Growing Pains: Planning for Another 41 Million Australians

Australia is on its way to a population of 41 million people by 2065.
That is a huge growth trajectory—an increase of more than 14 million people in the next four decades—and the Planning Institute of Australia is calling for a nationally co-ordinated plan to cope with it.
In its Growing Well report, the industry body said while the growth would underpin economic expansion, it also exposed flaws in the way the nation planned for housing, infrastructure and settlement.
PIA national president Emma Riley said that, regardless of the pace of the growth, the focus needed to be on planning “so Australia grows well”.
“Right now, decisions about housing, infrastructure and population aren’t joined up, and that’s one of the reasons why people are feeling the pressure in their day-to-day lives,” said Emma Riley RPIA (Fellow), National President of the Planning Institute of Australia.
“When growth isn’t planned well, people pay for it through higher house prices and rents, more time stuck in traffic, and overcrowded services and infrastructure.
“This is about making sure growth leads to better communities, not bigger pressures on households.”
Australian concentration of population

At present, there is no national plan or co-ordinated response across state lines.
While the Federal government sets migration levels and funds major infrastructure, and states control land-use planning, decisions that shape where Australians live are made in isolation.
The report described this as a “spatially blind” system—one in which policies influence settlement patterns without any overarching framework to guide outcomes.
The result is increasingly concentrated growth in major cities, particularly Sydney and Melbourne, which already account for a disproportionate share of population and economic activity.
This uneven development reflects a broader imbalance in Australia’s settlement pattern, with relatively few mid-sized cities compared to other advanced economies.
The PIA is advocating for a National Plan for Australia’s Growth—a long-term spatial framework that aligns population, housing, infrastructure and economic policy.

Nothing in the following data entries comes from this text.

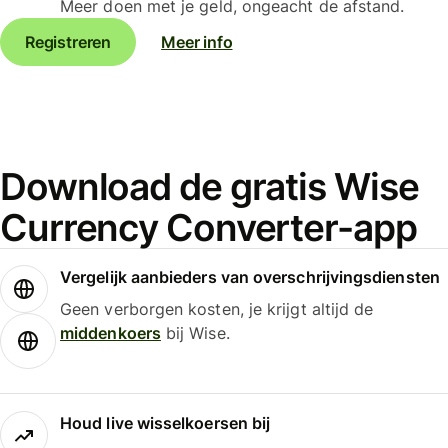
Meer doen met je geld, ongeacht de afstand.
Registreren
Meer info
Download de gratis Wise
Currency Converter-app
Vergelijk aanbieders van overschrijvingsdiensten
Geen verborgen kosten, je krijgt altijd de
middenkoers
bij Wise.
Houd live wisselkoersen bij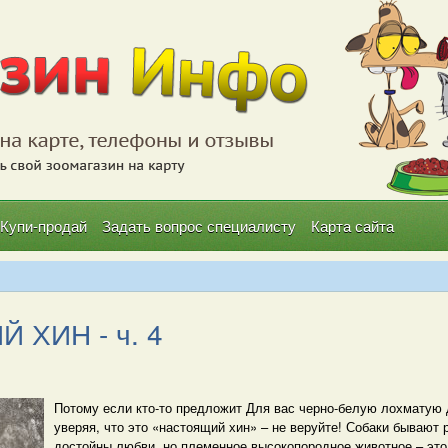
Купи-продай
Задать вопрос специалисту
Карта сайта
 ХИН - ч. 4
Потому если кто-то предложит Для вас черно-белую лохматую 
уверяя, что это «настоящий хин» – не веруйте! Собаки бывают 
достойны любви, но племенное высокопородное животное – это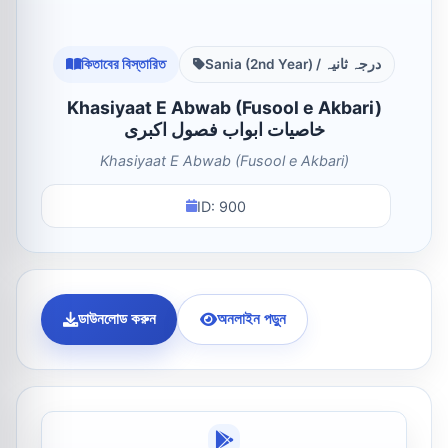
কিতাবের বিস্তারিত
Sania (2nd Year) / درجہ ثانیہ
Khasiyaat E Abwab (Fusool e Akbari)
خاصیات ابواب فصول اکبری
Khasiyaat E Abwab (Fusool e Akbari)
ID: 900
ডাউনলোড করুন
অনলাইন পড়ুন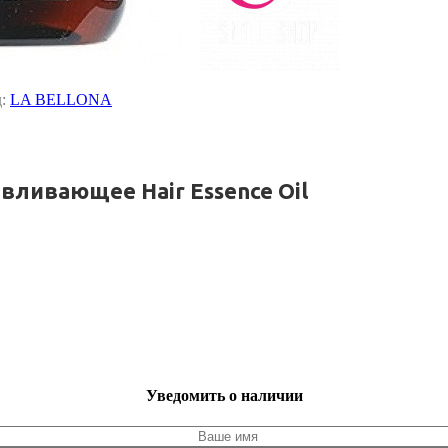
д:
LA BELLONA
вливающее Hair Essence Oil
Уведомить о наличии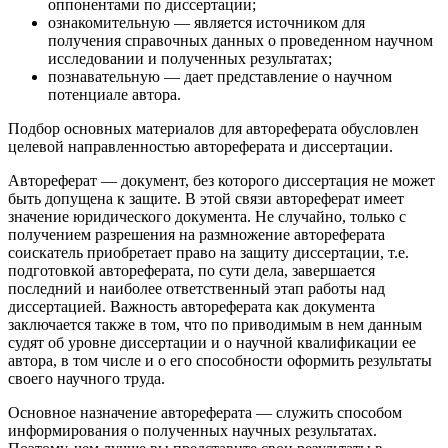
оппонентами по диссертации;
ознакомительную
— является источником для
получения справочных данных о проведенном научном
исследовании и полученных результатах;
познавательную —
дает представление о научном
потенциале автора.
Подбор основных материалов для автореферата обусловлен
целевой направленностью автореферата и диссертации.
Автореферат — документ, без которого диссертация не может
быть допущена к защите. В этой связи автореферат имеет
значе­ние юридического документа. Не случайно, только с
получением разрешения на размножение автореферата
соискатель при­обретает право на защиту диссертации, т.е.
подготовкой авторе­ферата, по сути дела, завершается
последний и наиболее ответ­ственный этап работы над
диссертацией. Важность автореферата как документа
заключается также в том, что по приводимым в нем данным
судят об уровне диссертации и о научной квалифи­кации ее
автора, в том числе и о его способности оформить ре­зультаты
своего научного труда.
Основное назначение автореферата
—
служить способом
информирования о полученных научных результатах.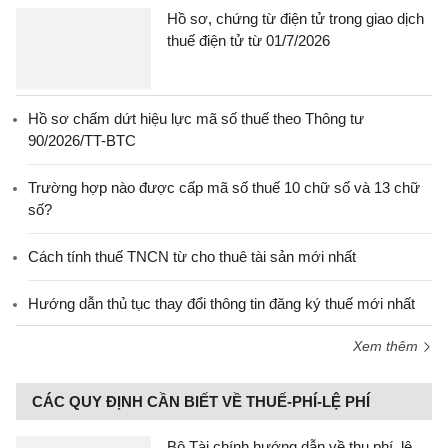
Hồ sơ, chứng từ điện tử trong giao dịch
thuế điện tử từ 01/7/2026
Hồ sơ chấm dứt hiệu lực mã số thuế theo Thông tư
90/2026/TT-BTC
Trường hợp nào được cấp mã số thuế 10 chữ số và 13 chữ
số?
Cách tính thuế TNCN từ cho thuê tài sản mới nhất
Hướng dẫn thủ tục thay đổi thông tin đăng ký thuế mới nhất
Xem thêm
CÁC QUY ĐỊNH CẦN BIẾT VỀ THUẾ-PHÍ-LỆ PHÍ
Bộ Tài chính hướng dẫn về thu phí, lệ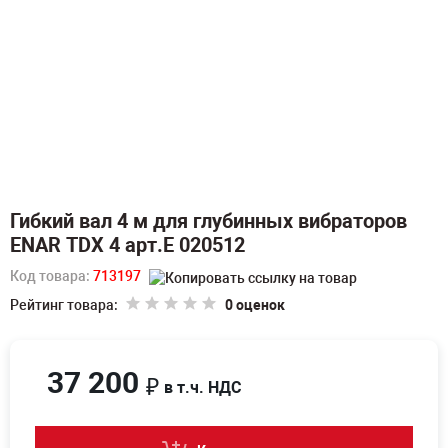
Гибкий вал 4 м для глубинных вибраторов
ENAR TDX 4 арт.E 020512
Код товара:
713197
Рейтинг товара:
0 оценок
37 200
₽
в т.ч. НДС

The report emphasised that this was not about dictating where people should live, but about improving co-ordination between governments and providing a shared evidence base for decision-making, and international precedent supports this approach.
More than 80 per cent of countries now operate national urban policies or equivalent frameworks to guide development and investment. These plans help align infrastructure with growth, support regional economies and improve resilience to economic and environmental shocks.
According to the PIA, the opportunity lay in moving from a reactive model of “predict and provide” to a more strategic “vision and validate” approach.
This would involve testing different growth scenarios—such as expanding regional cities, developing new urban centres, or strengthening transport corridors—and understanding their long-term implications.
Ultimately, the report frames population growth not as a problem to be managed, but as a national opportunity—if planned well.